Il assume tout, dans un bel élan d'une sincérité franchement agréable, même si parfois elle est difficile à encaisser (son stalinisme "pur et dur" en pleins procès staliniens en Hongrie et en Bulgarie !).
Jacques-Francis Rolland ne s'excuse pas un instant d'avoir pu avaler tant de couleuvres…
Ce n'est pas un petit savoyard tout à fait ordinaire.
Son père, l'écrivain
Louis Francis, prix Renaudot 1934 pour son roman "
Blanc", mais également normalien et agrégé de lettres, lui ouvre les portes d'un univers littéraire et universitaire dont le gamin saura tirer parti et où il se fera de solides amitiés au fil des ans.
Les années de résistance lui permettront de rencontrer des personnalités qui lui resteront chères.
L'après-guerre, comme reporter de guerre puis journaliste aux publications Ce soir et Action, élargira encore le cercle.
Jacques-Francis Rolland cultive l'éclectisme dans ses relations et ne fréquente pas que des communistes orthodoxes.
Il m'a parfois manqué quelques dates, dans le flux de ces souvenirs racontés comme à un vieil ami auquel il ne serait nul besoin de les rappeler.

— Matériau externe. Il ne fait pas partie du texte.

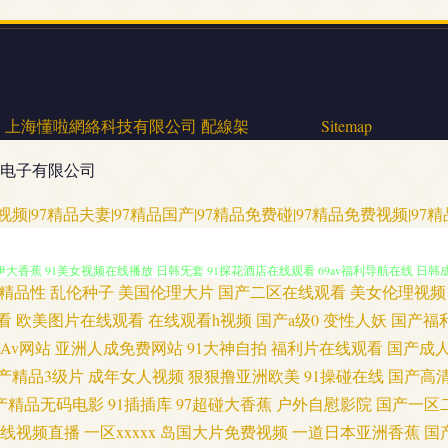
科創中心）
架
上海懂啦網絡科技有限公司
配線架
版權所有
Sitemap
电子有限公司
 成人cc91www 大香蕉在线看91视频 操逼福利网 俺去的综合网站 国产精品拍 亚洲强奸a
品视频|97精品夫妻|97精品国产|97精品免费碰|97精品免费视频|9
香蕉 91美女视频在线播放 日韩旡套 91探花酒店在线观看 69av福利导航在线 日韩
精品性
乱伦种子
美国伦理大片
国产二区在线观看
美女伦理视频
5色色 性爱短视频 91视频欧美 激情文学久久网 国产传媒第37页 丁香色图五月 A片小福利
看
欧美图片在线观看
在线观看h视频
国产a级0
变性人妖
国产福
Av网站
亚洲人成免费网站
91大神自拍
福利片在线观看
国产成
AV 人妻黄址 男人的天堂91 黄污网站 国产主播露脸自撸 东京热AV导航久久 福利
产精品3级片
成年女人视频
狠狠撸亚洲欧美
91操碰在线
国产高
产精品无码电影
91插插库
97超碰大香蕉
户外自慰影院
国产一区
站 亚洲区少妇婷婷 亚洲导航 少妇人妻久久 少妇激情导航大全 日本TV 欧美特黄特色免费
线视频直播
一区xxxxx
岛国大片免费视频
一道日本亚洲香蕉
国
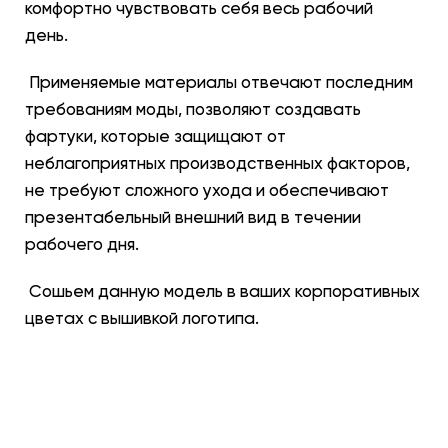
комфортно чувствовать себя весь рабочий
день.
Применяемые материалы отвечают последним
требованиям моды, позволяют создавать
фартуки, которые защищают от
неблагоприятных производственных факторов,
не требуют сложного ухода и обеспечивают
презентабельный внешний вид в течении
рабочего дня.
Сошьем данную модель в ваших корпоративных
цветах с вышивкой логотипа.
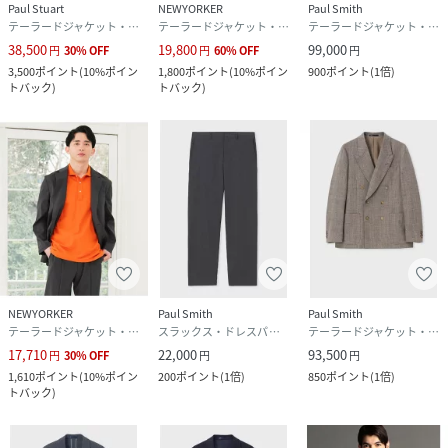
Paul Stuart
NEWYORKER
Paul Smith
テーラードジャケット・ブレザー
テーラードジャケット・ブレザー
テーラードジャケット・ブレザー
38,500
19,800
99,000
円
30
%
OFF
円
60
%
OFF
円
3,500
ポイント
(
10%ポイン
1,800
ポイント
(
10%ポイン
900
ポイント
(
1倍
)
トバック
)
トバック
)
NEWYORKER
Paul Smith
Paul Smith
テーラードジャケット・ブレザー
スラックス・ドレスパンツ
テーラードジャケット・ブレザー
17,710
22,000
93,500
円
30
%
OFF
円
円
1,610
ポイント
(
10%ポイン
200
ポイント
(
1倍
)
850
ポイント
(
1倍
)
トバック
)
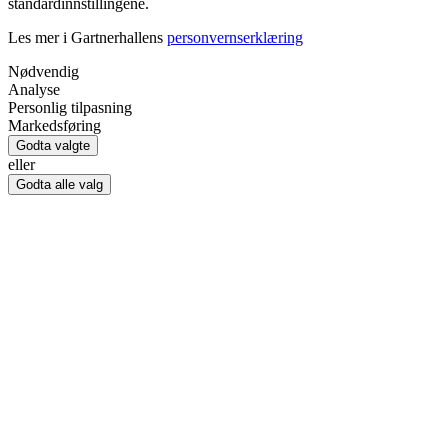
standardinnstillingene.
Les mer i Gartnerhallens
personvernserklæring
Nødvendig
Analyse
Personlig tilpasning
Markedsføring
Godta valgte
eller
Godta alle valg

Toute la période de la résistance, entre courage avéré et coups de branquignols, de Lyon à Paris, de Grenoble à Toulouse, est extrêmement vivante.
Il y évoque
Roger Vailland,
Roger Stéphane, son ami
Edgar Morin, mais aussi
Daniel Cordier avec qui il travaillera un temps à Paris,
Malraux, Camus et bien d'autres.
Il éclaire son expérience de faits dont il a eu connaissance après-guerre et de liens qu'il a pu faire à ce moment-là (il a ignoré longtemps avoir rencontré Rex/Max à Lyon en 1942).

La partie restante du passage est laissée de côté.